In this series introducing PTC to the world, we have looked at the purpose and the background of PTC. In this post and the next, the goal is to share a bit about how PTC plans to train the pastors and church leaders. This two-part post is meant to cover the information in some detail while limiting the overall length of each post. Part 2 will be posted next week.
First, PTC plans to partner with others who are like-minded in their desire to help individuals understand the gospel and how to share it with others. PTC intends to work with individuals, churches, mission organizations, etc. to develop a pool of people who will help to train others. Of course, this takes money, but not as much as one might think, and that is where PTC hopes to really make a difference. More will be said about this in Part 2.
Secondly, PTC plans to partner with individuals who would like to commit to financially supporting our ministry (again, more details in Part 2). As with any organization we will have expenses and will need to find donors to cover these costs. (At present we are still awaiting our 501(c)3 approval.) While we intend to keep our expenses as low as possible, our goal of training individuals around the world means our costs will continue to grow as our opportunities expand. But again, the costs may not be as much as one would think. How do we plan to minimize costs? Read on.

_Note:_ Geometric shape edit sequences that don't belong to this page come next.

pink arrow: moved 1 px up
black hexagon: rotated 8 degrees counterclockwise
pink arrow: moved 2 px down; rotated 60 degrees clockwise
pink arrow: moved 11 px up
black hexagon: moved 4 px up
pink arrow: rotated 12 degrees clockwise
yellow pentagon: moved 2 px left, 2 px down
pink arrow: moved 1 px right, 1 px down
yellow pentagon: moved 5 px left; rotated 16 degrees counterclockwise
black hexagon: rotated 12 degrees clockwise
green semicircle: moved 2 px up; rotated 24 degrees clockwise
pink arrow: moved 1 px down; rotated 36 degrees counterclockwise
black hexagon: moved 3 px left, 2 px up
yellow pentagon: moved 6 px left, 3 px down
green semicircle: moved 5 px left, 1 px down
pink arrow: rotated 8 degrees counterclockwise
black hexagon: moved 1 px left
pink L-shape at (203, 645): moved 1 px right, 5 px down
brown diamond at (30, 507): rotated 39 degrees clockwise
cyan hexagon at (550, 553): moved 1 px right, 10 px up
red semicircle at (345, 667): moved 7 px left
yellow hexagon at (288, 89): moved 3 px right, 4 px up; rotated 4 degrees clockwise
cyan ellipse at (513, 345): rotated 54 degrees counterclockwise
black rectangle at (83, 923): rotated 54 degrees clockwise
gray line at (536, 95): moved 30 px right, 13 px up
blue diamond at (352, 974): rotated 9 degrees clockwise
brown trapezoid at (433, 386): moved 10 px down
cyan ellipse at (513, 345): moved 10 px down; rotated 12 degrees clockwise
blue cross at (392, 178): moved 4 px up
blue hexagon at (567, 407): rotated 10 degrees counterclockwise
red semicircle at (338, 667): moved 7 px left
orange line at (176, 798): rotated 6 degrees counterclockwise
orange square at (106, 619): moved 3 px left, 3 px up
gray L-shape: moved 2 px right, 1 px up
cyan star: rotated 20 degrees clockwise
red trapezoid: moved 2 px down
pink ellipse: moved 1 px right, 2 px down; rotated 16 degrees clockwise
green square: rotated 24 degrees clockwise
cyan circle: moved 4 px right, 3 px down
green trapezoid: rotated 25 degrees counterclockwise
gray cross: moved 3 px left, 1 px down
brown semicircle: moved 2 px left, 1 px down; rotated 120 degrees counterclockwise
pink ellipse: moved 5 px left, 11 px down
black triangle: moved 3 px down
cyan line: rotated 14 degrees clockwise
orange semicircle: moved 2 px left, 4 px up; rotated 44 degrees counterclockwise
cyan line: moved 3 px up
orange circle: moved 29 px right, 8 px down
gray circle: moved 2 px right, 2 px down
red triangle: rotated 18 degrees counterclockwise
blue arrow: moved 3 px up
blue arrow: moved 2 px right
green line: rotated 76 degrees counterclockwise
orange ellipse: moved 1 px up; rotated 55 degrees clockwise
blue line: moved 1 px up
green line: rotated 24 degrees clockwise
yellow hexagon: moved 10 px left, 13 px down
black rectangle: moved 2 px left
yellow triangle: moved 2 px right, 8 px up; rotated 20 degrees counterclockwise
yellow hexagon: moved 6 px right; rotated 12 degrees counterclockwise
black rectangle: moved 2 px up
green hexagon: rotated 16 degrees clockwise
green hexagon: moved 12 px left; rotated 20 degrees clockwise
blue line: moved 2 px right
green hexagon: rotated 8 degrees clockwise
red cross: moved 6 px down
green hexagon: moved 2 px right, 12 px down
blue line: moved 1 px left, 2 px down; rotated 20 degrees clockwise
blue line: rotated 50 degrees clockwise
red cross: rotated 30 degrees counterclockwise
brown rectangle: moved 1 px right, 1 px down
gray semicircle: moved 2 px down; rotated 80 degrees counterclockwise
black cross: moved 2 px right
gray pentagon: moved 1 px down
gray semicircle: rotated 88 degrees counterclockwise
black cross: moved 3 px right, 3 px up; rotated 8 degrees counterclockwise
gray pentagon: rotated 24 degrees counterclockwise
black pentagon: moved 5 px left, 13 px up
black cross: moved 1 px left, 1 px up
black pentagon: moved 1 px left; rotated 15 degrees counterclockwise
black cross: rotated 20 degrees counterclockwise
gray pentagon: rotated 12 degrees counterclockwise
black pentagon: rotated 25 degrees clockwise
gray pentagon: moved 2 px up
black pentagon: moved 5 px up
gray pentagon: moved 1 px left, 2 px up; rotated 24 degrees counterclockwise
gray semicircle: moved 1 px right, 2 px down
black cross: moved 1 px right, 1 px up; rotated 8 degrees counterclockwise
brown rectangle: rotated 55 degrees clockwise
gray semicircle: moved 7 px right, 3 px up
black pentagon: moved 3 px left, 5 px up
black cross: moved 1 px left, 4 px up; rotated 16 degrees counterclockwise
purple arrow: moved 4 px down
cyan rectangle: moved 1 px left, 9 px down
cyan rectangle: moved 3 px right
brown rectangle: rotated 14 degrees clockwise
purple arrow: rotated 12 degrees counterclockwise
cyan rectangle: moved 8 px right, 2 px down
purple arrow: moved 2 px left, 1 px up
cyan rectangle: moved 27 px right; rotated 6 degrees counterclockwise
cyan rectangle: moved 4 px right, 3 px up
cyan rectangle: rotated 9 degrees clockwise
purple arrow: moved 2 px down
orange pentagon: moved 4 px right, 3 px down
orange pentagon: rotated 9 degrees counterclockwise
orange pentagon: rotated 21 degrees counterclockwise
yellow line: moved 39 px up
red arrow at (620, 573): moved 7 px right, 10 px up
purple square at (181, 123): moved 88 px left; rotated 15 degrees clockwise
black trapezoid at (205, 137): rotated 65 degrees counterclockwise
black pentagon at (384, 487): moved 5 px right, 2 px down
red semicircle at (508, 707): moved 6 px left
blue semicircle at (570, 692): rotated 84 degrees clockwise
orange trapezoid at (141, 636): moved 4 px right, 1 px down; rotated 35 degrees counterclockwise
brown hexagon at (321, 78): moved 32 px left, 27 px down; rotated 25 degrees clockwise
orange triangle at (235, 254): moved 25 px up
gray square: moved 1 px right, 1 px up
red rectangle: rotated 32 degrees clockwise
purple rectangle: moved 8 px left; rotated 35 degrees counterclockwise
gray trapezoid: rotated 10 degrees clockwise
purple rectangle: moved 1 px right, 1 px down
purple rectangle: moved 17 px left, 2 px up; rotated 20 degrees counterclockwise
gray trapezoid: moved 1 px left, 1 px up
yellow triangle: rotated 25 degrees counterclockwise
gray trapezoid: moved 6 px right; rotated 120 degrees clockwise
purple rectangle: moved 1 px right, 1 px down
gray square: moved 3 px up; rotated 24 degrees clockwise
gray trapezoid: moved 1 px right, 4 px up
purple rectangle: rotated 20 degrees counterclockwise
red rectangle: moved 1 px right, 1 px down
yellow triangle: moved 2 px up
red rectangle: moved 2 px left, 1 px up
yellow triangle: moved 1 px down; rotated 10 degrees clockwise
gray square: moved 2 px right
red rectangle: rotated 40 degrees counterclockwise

The majority of the training PTC will provide will be over the web. This effort will require three major aspects – curriculum, equipment, and personnel. The picture of gears represents each of these aspects and the importance of them working correctly together. I will cover curriculum and equipment below with personnel being covered in the next post.
Initially, PTC considered developing the required curriculum, but what is more important is for us to serve as a resource to direct the training and to provide pastors with the ability to interact with a human to ask questions about the material. PTC is already working with a couple of organizations which will serve as the source for most of the curriculum needs we have at this time. This curriculum will be made available for free to the pastors and church leaders in each of the locations PTC serves. Thus, the cost for PTC is nominal compared to the benefit we receive, and more importantly, the benefit provided for others around the world. In addition to the free curriculum, PTC also plans to make a small, theologically-based library available at each location (eight to ten books total, covering theology, church history, an single-volume commentary, etc.). Of course, translation issues will present a problem over time, but thankfully we have yet to encounter any significant issues regarding the need for translation.
PTC will incur a moderate expense to allow the various locations to interact with a trainer who is elsewhere. The goal here is for someone who has a relationship with a church, mission, or individual in a certain location to do (or set up) a training opportunity in a particular location. PTC will then coordinate the arrangements to have equipment sent to that location. Ideally, the equipment can be set up while the person or mission team is on location (with instructions left on how to the indigenous leaders can set it up themselves) to allow for future training opportunities online. The equipment will include an internet-ready laptop (like a Chromebook), a printer, a projector (so many pastors can be present simultaneously and see the trainer easily), and some peripherals to make the training experience better (i.e. small speakers so the trainer’s voice can be properly amplified to a room). The equipment (and library, above) is a one-time expense, but is required to make the training possible. Of course, the ability to have internet will be required, but if the technology is available, PTC will work to provide it. That part of the financial aspect and the need for people – as givers and trainers – will be the content of Part 2.